依舊是枯燥的兩個小時射箭訓練,不過經過昨晚在夢魘世界的訓練,元青舟開弓撒放的速度,還有射箭的精準度都提高了很多,讓唐絨意外且驚喜。
當即就給元青舟的訓練升了級,讓她開始射50米外的箭靶,還提前告知她調動異能量提升箭術的方法。
在異能量的加持下,箭矢可以飛得更快,穿透力更強。
兩個小時訓練過后,唐絨就帶著元青舟到箭館的工坊,那里已經準備好了許多制作弓箭的材料。

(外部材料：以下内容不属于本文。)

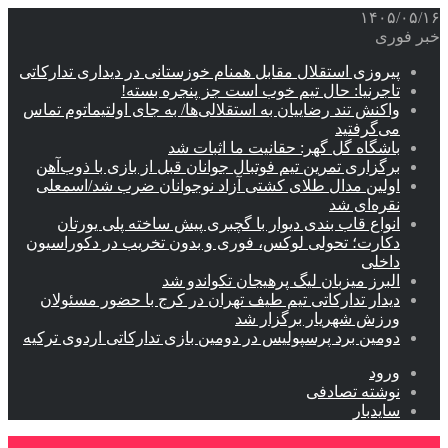
۱۴۰۵/۰۵/۱۶
خبر فوری
پیروزی استقلال مقابل همنام خوزستانی در دیداری تدارکاتی
تاجرنیا: حال تیم خوب است جز پنجره بسته!
واکنش تند رضاییان به استقلالی‌ها/ به جای اولتیماتوم تماس
می‌گرفتید
باشگاه گل گهر: حقانیت ما اثبات شد
برگزاری تمرین تیم فوتبال جوانان قبل از بازی با ذوب‌آهن
اولین مدال طلای کشتی آزاد نوجوانان ضرب شد/اسمعلی
نقره‌ای شد
انواع قاب بندی دیوار با گچبری پیش ساخته پلی یورتان
دکارت؛ تحولی لوکس، فوری و بدون تخریب در دکوراسیون
داخلی
البرز میزبان لیگ پرهیجان تکواندو شد
دیدار تدارکاتی تیم طیف تهران در کرج با حضور مسئولان
ورزش شهریار برگزار شد
دومین برد پرسپولیس در دومین بازی تدارکاتی اردوی ترکیه
ورود
نوشته تصادفی
سایدبار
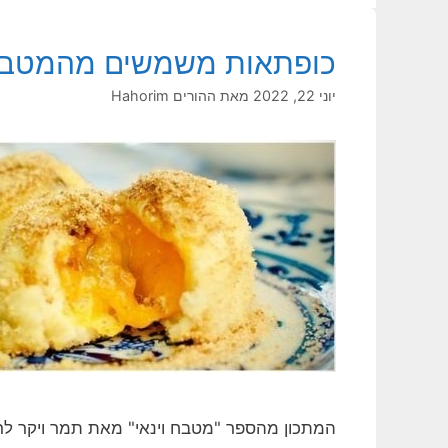
כופתאות משמשים מהמטבח 
יוני 22, 2022
מאת
ההורים Hahorim
המתכון מהספר "מטבח וינאי" מאת תמר ויקר לרר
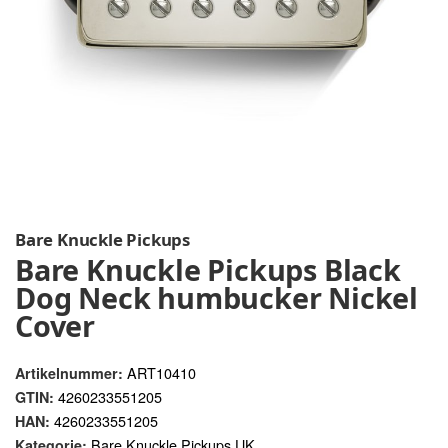
Bare Knuckle Pickups
Bare Knuckle Pickups Black
Dog Neck humbucker Nickel
Cover
ART10410
Artikelnummer:
4260233551205
GTIN:
4260233551205
HAN:
Bare Knuckle Pickups UK
Kategorie:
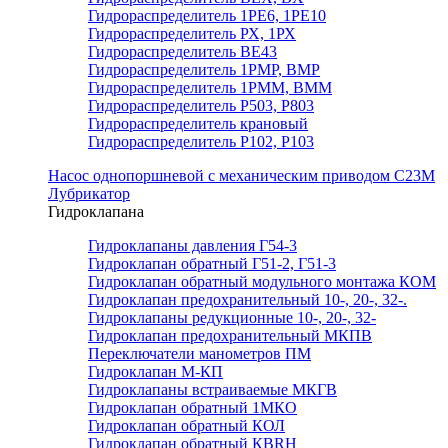
Гидрораспределитель 1РЕ6, 1РЕ10
Гидрораспределитель РХ, 1РХ
Гидрораспределитель ВЕ43
Гидрораспределитель 1РМР, ВМР
Гидрораспределитель 1РММ, ВММ
Гидрораспределитель Р503, Р803
Гидрораспределитель крановый
Гидрораспределитель Р102, Р103
Насос однопоршневой с механическим приводом С23М
Лубрикатор
Гидроклапана
Гидроклапаны давления Г54-3
Гидроклапан обратный Г51-2, Г51-3
Гидроклапан обратный модульного монтажа КОМ
Гидроклапан предохранительный 10-, 20-, 32-.
Гидроклапаны редукционные 10-, 20-, 32-
Гидроклапан предохранительный МКПВ
Переключатели манометров ПМ
Гидроклапан М-КП
Гидроклапаны встраиваемые МКГВ
Гидроклапан обратный 1МКО
Гидроклапан обратный КОЛ
Гидроклапан обратный КВRН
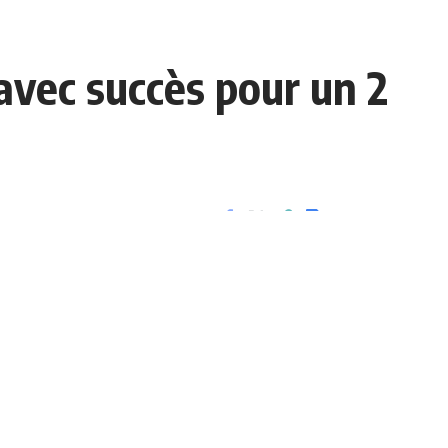
vec succès pour un 2
3 Min Lue
Partager
- Advertisement -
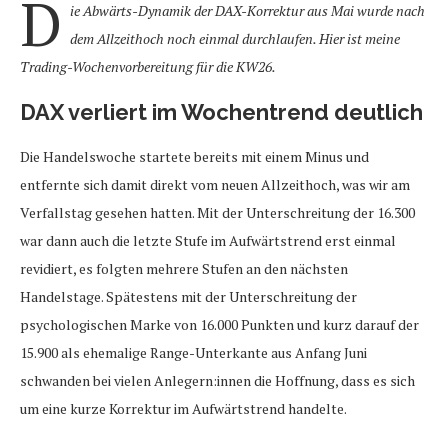
D
ie Abwärts-Dynamik der DAX-Korrektur aus Mai wurde nach
dem Allzeithoch noch einmal durchlaufen. Hier ist meine
Trading-Wochenvorbereitung für die KW26.
DAX verliert im Wochentrend deutlich
Die Handelswoche startete bereits mit einem Minus und
entfernte sich damit direkt vom neuen Allzeithoch, was wir am
Verfallstag gesehen hatten. Mit der Unterschreitung der 16.300
war dann auch die letzte Stufe im Aufwärtstrend erst einmal
revidiert, es folgten mehrere Stufen an den nächsten
Handelstage. Spätestens mit der Unterschreitung der
psychologischen Marke von 16.000 Punkten und kurz darauf der
15.900 als ehemalige Range-Unterkante aus Anfang Juni
schwanden bei vielen Anlegern:innen die Hoffnung, dass es sich
um eine kurze Korrektur im Aufwärtstrend handelte.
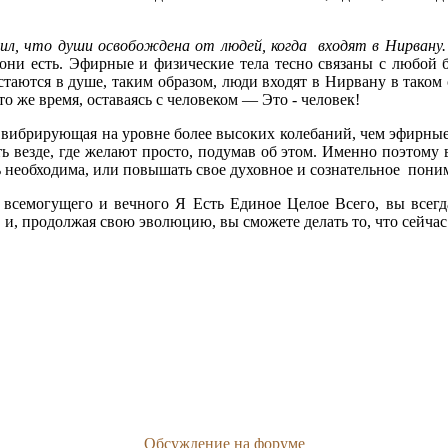
ил, что души освобождена от людей, когда входят в Нирвану
они есть. Эфирные и физические тела тесно связаны с любой 
таются в душе, таким образом, люди входят в Нирвану в таком 
то же время, оставаясь с человеком — Это - человек!
, вибрирующая на уровне более высоких колебаний, чем эфирные 
ь везде, где желают просто, подумав об этом. Именно поэтому в
 необходима, или повышать свое духовное и сознательное поним
, всемогущего и вечного Я Есть Единое Целое Всего, вы всег
 и, продолжая свою эволюцию, вы сможете делать то, что сейчас
Обсуждение на форуме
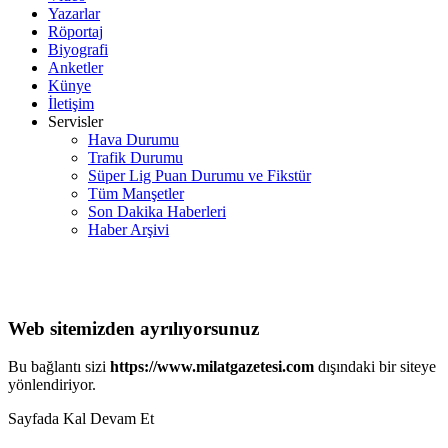
Yazarlar
Röportaj
Biyografi
Anketler
Künye
İletişim
Servisler
Hava Durumu
Trafik Durumu
Süper Lig Puan Durumu ve Fikstür
Tüm Manşetler
Son Dakika Haberleri
Haber Arşivi
Web sitemizden ayrılıyorsunuz
Bu bağlantı sizi
https://www.milatgazetesi.com
dışındaki bir siteye
yönlendiriyor.
Sayfada Kal
Devam Et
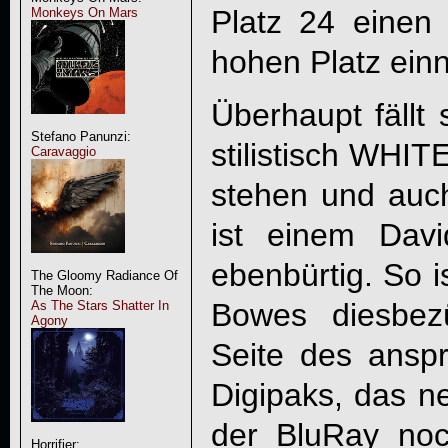
Platz 24 einen
Monkeys On Mars
hohen Platz ein
Überhaupt fällt 
Stefano Panunzi:
stilistisch WH
Caravaggio
stehen und auc
ist einem Dav
ebenbürtig. So i
The Gloomy Radiance Of
The Moon:
Bowes diesbezü
As The Stars Shatter In
Agony
Seite des anspr
Digipaks, das 
der BluRay noc
Horrifier:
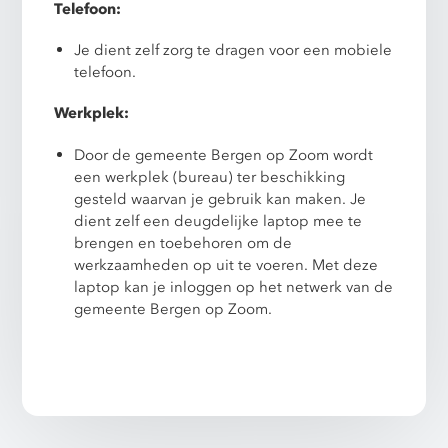
Telefoon:
Je dient zelf zorg te dragen voor een mobiele
telefoon.
Werkplek:
Door de gemeente Bergen op Zoom wordt
een werkplek (bureau) ter beschikking
gesteld waarvan je gebruik kan maken. Je
dient zelf een deugdelijke laptop mee te
brengen en toebehoren om de
werkzaamheden op uit te voeren. Met deze
laptop kan je inloggen op het netwerk van de
gemeente Bergen op Zoom.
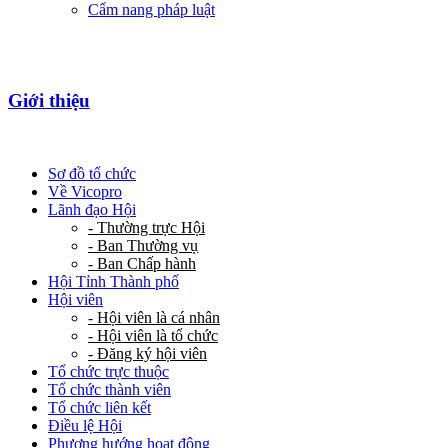
Cẩm nang pháp luật
Giới thiệu
Sơ đồ tổ chức
Về Vicopro
Lãnh đạo Hội
- Thường trực Hội
- Ban Thường vụ
- Ban Chấp hành
Hội Tỉnh Thành phố
Hội viên
- Hội viên là cá nhân
- Hội viên là tổ chức
- Đăng ký hội viên
Tổ chức trực thuộc
Tổ chức thành viên
Tổ chức liên kết
Điều lệ Hội
Phương hướng hoạt động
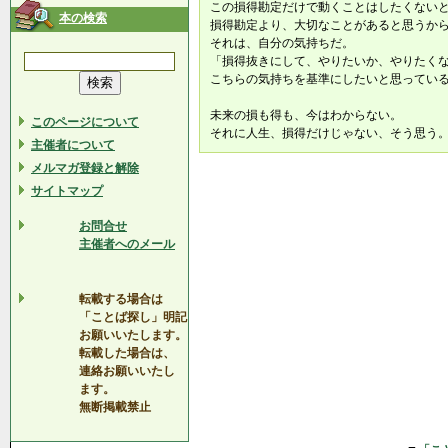
この損得勘定だけで動くことはしたくない
本の検索
損得勘定より、大切なことがあると思うか
それは、自分の気持ちだ。
「損得抜きにして、やりたいか、やりたく
こちらの気持ちを基準にしたいと思ってい
未来の損も得も、今はわからない。
このページについて
それに人生、損得だけじゃない、そう思う
主催者について
メルマガ登録と解除
サイトマップ
お問合せ
主催者へのメール
転載する場合は
「ことば探し」明記
お願いいたします。
転載した場合は、
連絡お願いいたし
ます。
無断掲載禁止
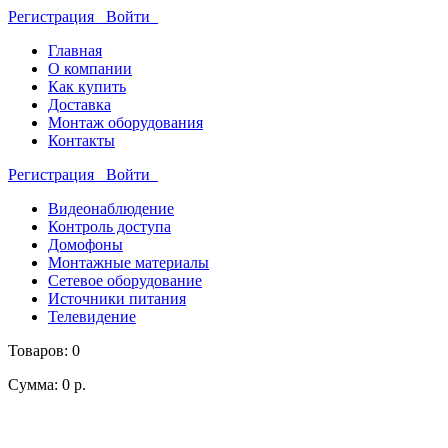
Регистрация
Войти
Главная
О компании
Как купить
Доставка
Монтаж оборудования
Контакты
Регистрация
Войти
Видеонаблюдение
Контроль доступа
Домофоны
Монтажные материалы
Сетевое оборудование
Источники питания
Телевидение
Товаров: 0
Сумма: 0 р.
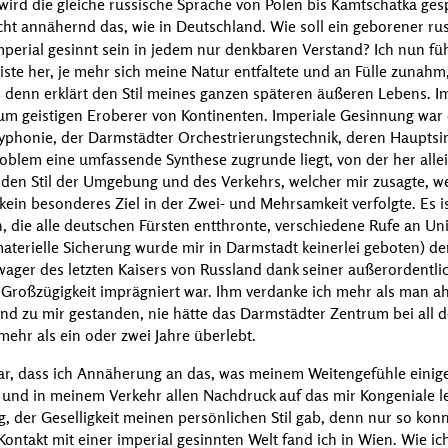
 wird die gleiche russische Sprache von Polen bis Kamtschatka ge
cht annähernd das, wie in Deutschland. Wie soll ein geborener ru
perial gesinnt sein in jedem nur denkbaren Verstand? Ich nun fü
e her, je mehr sich meine Natur entfaltete und an Fülle zunahm,
es denn erklärt den Stil meines ganzen späteren äußeren Lebens. 
 geistigen Eroberer von Kontinenten. Imperiale Gesinnung war d
lyphonie, der Darmstädter Orchestrierungstechnik, deren Hauptsi
blem eine umfassende Synthese zugrunde liegt, von der her allei
den Stil der Umgebung und des Verkehrs, welcher mir zusagte, w
kein besonderes Ziel in der Zwei- und Mehrsamkeit verfolgte. Es ist
, die alle deutschen Fürsten entthronte, verschiedene Rufe an Un
aterielle Sicherung wurde mir in Darmstadt keinerlei geboten) d
hwager des letzten Kaisers von Russland dank seiner außerordentli
Großzügigkeit imprägniert war. Ihm verdanke ich mehr als man ah
ehend zu mir gestanden, nie hätte das Darmstädter Zentrum bei all d
ehr als ein oder zwei Jahre überlebt.
lar, dass ich Annäherung an das, was meinem Weitengefühle eini
, und in meinem Verkehr allen Nachdruck auf das mir Kongeniale l
g, der Geselligkeit meinen persönlichen Stil gab, denn nur so ko
Kontakt mit einer imperial gesinnten Welt fand ich in Wien. Wie ich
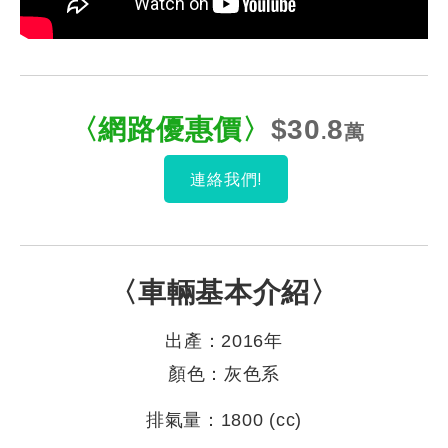
〈網路優惠
價
〉
$30
8
.
萬
連絡我們!
〈車輛基本介紹〉
出產：2016年
顏色：灰色系
排氣量：1800 (cc)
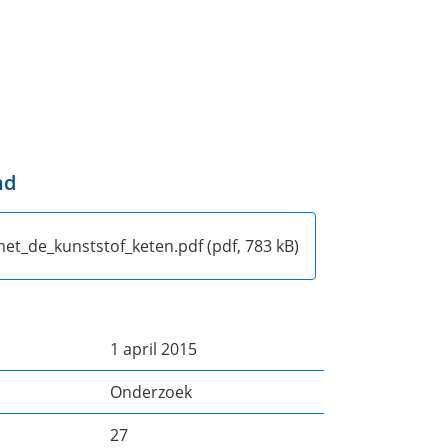
nd
t_de_kunststof_keten.pdf
(pdf, 783 kB)
1 april 2015
Onderzoek
27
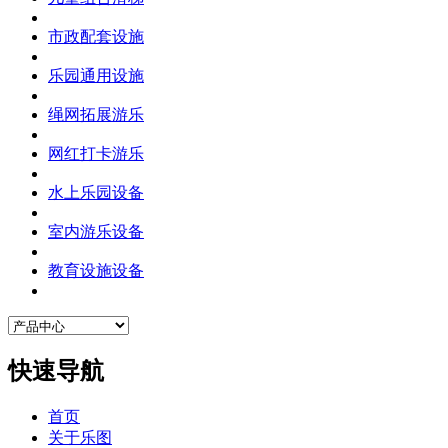
市政配套设施
乐园通用设施
绳网拓展游乐
网红打卡游乐
水上乐园设备
室内游乐设备
教育设施设备
快速导航
首页
关于乐图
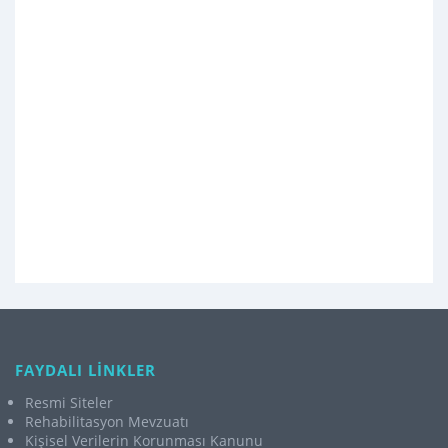
FAYDALI LİNKLER
Resmi Siteler
Rehabilitasyon Mevzuatı
Kişisel Verilerin Korunması Kanunu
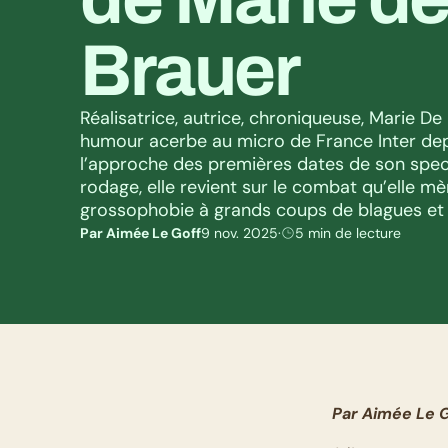
Brauer
Réalisatrice, autrice, chroniqueuse, Marie De
humour acerbe au micro de France Inter depu
l’approche des premières dates de son spec
rodage, elle revient sur le combat qu’elle mè
grossophobie à grands coups de blagues et 
Par Aimée Le Goff
9 nov. 2025
·
5 min de lecture
Par Aimée Le 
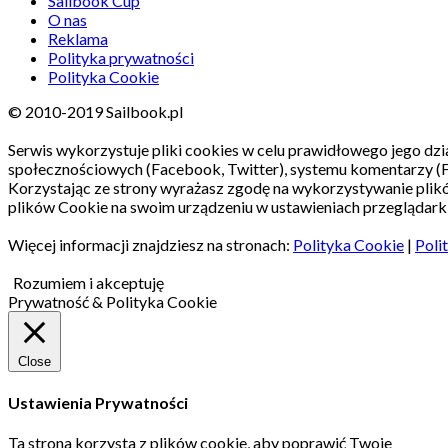
Sailbook Cup
O nas
Reklama
Polityka prywatności
Polityka Cookie
© 2010-2019 Sailbook.pl
Serwis wykorzystuje pliki cookies w celu prawidłowego jego dzia
społecznościowych (Facebook, Twitter), systemu komentarzy (
Korzystając ze strony wyrażasz zgodę na wykorzystywanie pli
plików Cookie na swoim urządzeniu w ustawieniach przeglądarki
Więcej informacji znajdziesz na stronach:
Polityka Cookie
|
Poli
Rozumiem i akceptuję
Prywatność & Polityka Cookie
Close
Ustawienia Prywatności
Ta strona korzysta z plików cookie, aby poprawić Twoje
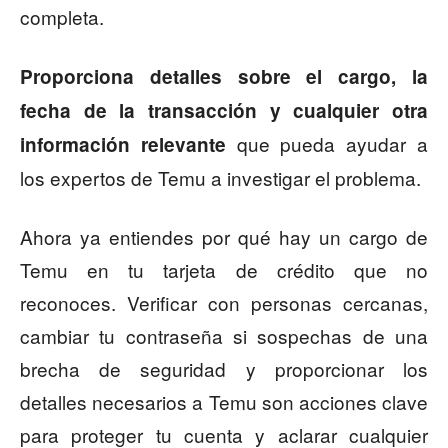
completa.
Proporciona detalles sobre el cargo, la
fecha de la transacción y cualquier otra
que pueda ayudar a
información relevante
los expertos de Temu a investigar el problema.
Ahora ya entiendes por qué hay un cargo de
Temu en tu tarjeta de crédito que no
reconoces. Verificar con personas cercanas,
cambiar tu contraseña si sospechas de una
brecha de seguridad y proporcionar los
detalles necesarios a Temu son acciones clave
para proteger tu cuenta y aclarar cualquier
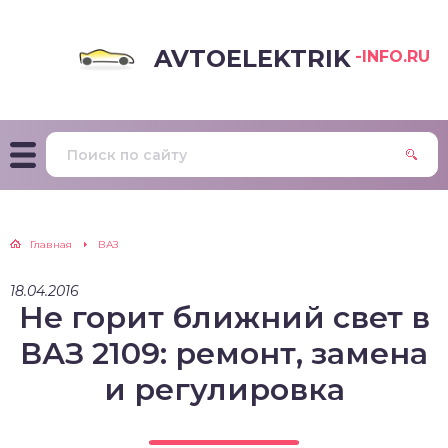
AVTOELEKTRIK
-INFO.RU
Главная
ВАЗ
18.04.2016
Не горит ближний свет в
ВАЗ 2109: ремонт, замена
и регулировка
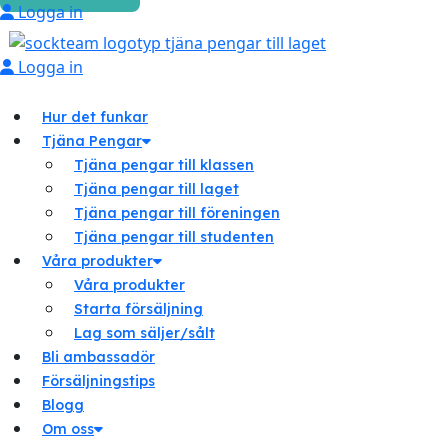
Logga in
Logga in
Hur det funkar
Tjäna Pengar
Tjäna pengar till klassen
Tjäna pengar till laget
Tjäna pengar till föreningen
Tjäna pengar till studenten
Våra produkter
Våra produkter
Starta försäljning
Lag som säljer/sålt
Bli ambassadör
Försäljningstips
Blogg
Om oss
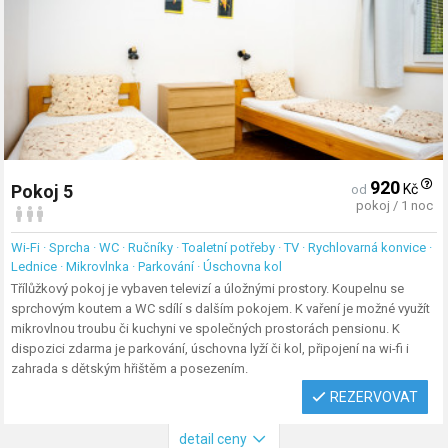
920
Kč
Pokoj 5
od
pokoj / 1 noc
Wi-Fi · Sprcha · WC · Ručníky · Toaletní potřeby · TV · Rychlovarná konvice ·
Lednice · Mikrovlnka · Parkování · Úschovna kol
Třílůžkový pokoj je vybaven televizí a úložnými prostory. Koupelnu se
sprchovým koutem a WC sdílí s dalším pokojem. K vaření je možné využít
mikrovlnou troubu či kuchyni ve společných prostorách pensionu. K
dispozici zdarma je parkování, úschovna lyží či kol, připojení na wi-fi i
zahrada s dětským hřištěm a posezením.
REZERVOVAT
detail ceny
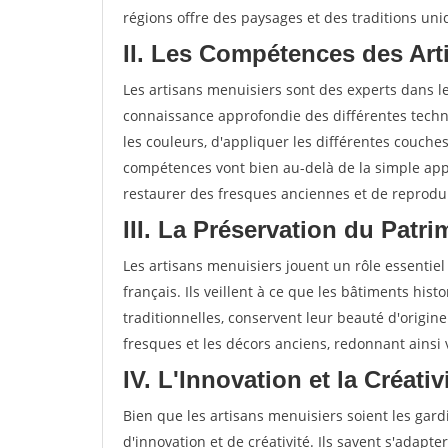
régions offre des paysages et des traditions uni
II. Les Compétences des Art
Les artisans menuisiers sont des experts dans 
connaissance approfondie des différentes techni
les couleurs, d'appliquer les différentes couche
compétences vont bien au-delà de la simple app
restaurer des fresques anciennes et de reprodui
III. La Préservation du Patr
Les artisans menuisiers jouent un rôle essentiel
français. Ils veillent à ce que les bâtiments hist
traditionnelles, conservent leur beauté d'origine
fresques et les décors anciens, redonnant ainsi
IV. L'Innovation et la Créati
Bien que les artisans menuisiers soient les gardi
d'innovation et de créativité. Ils savent s'adap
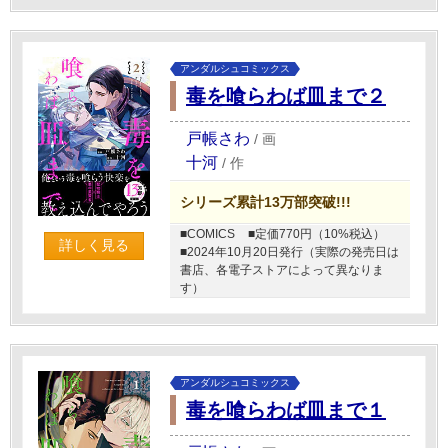
アンダルシュコミックス
毒を喰らわば皿まで２
戸帳さわ
/
画
十河
/
作
シリーズ累計13万部突破!!!
■COMICS
■定価770円（10%税込）
詳しく見る
■2024年10月20日発行（実際の発売日は
書店、各電子ストアによって異なりま
す）
アンダルシュコミックス
毒を喰らわば皿まで１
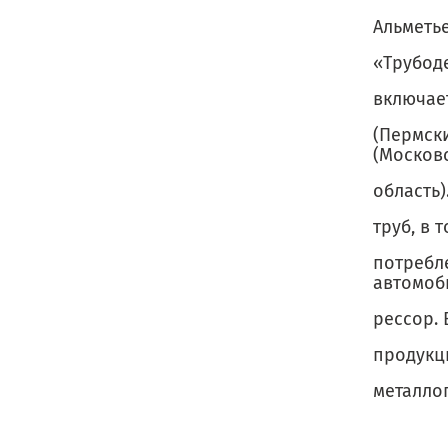
Альметье
«Трубод
включает
(Пермск
(Москов
область
труб, в 
потребл
автомоб
рессор. 
продукци
металло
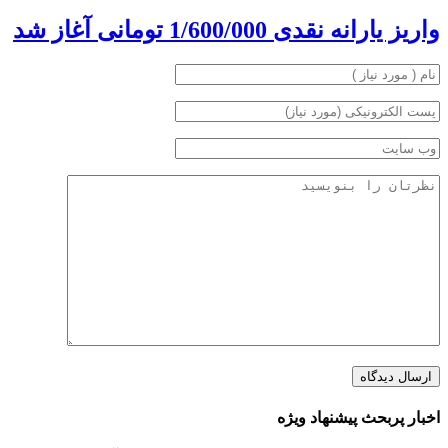
واریز یارانه نقدی 1/600/000 تومانی آغاز شد
اخبار پربحث پیشنهاد ویژه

唐絨在這兩次的訓練中已經收集了元青舟各方面的數據,接下來要讓她為自己量身定做一張最適合她的弓。
等到從箭館出來的時候,元青舟渾身酸痛,貪婪的享受外面的陽光。
照例走去公交站,路上她好久沒犯病的左手忽然扒住了燈柱,差點把她帶倒。
元青舟退回去看時,又看到了那張尋人啟事。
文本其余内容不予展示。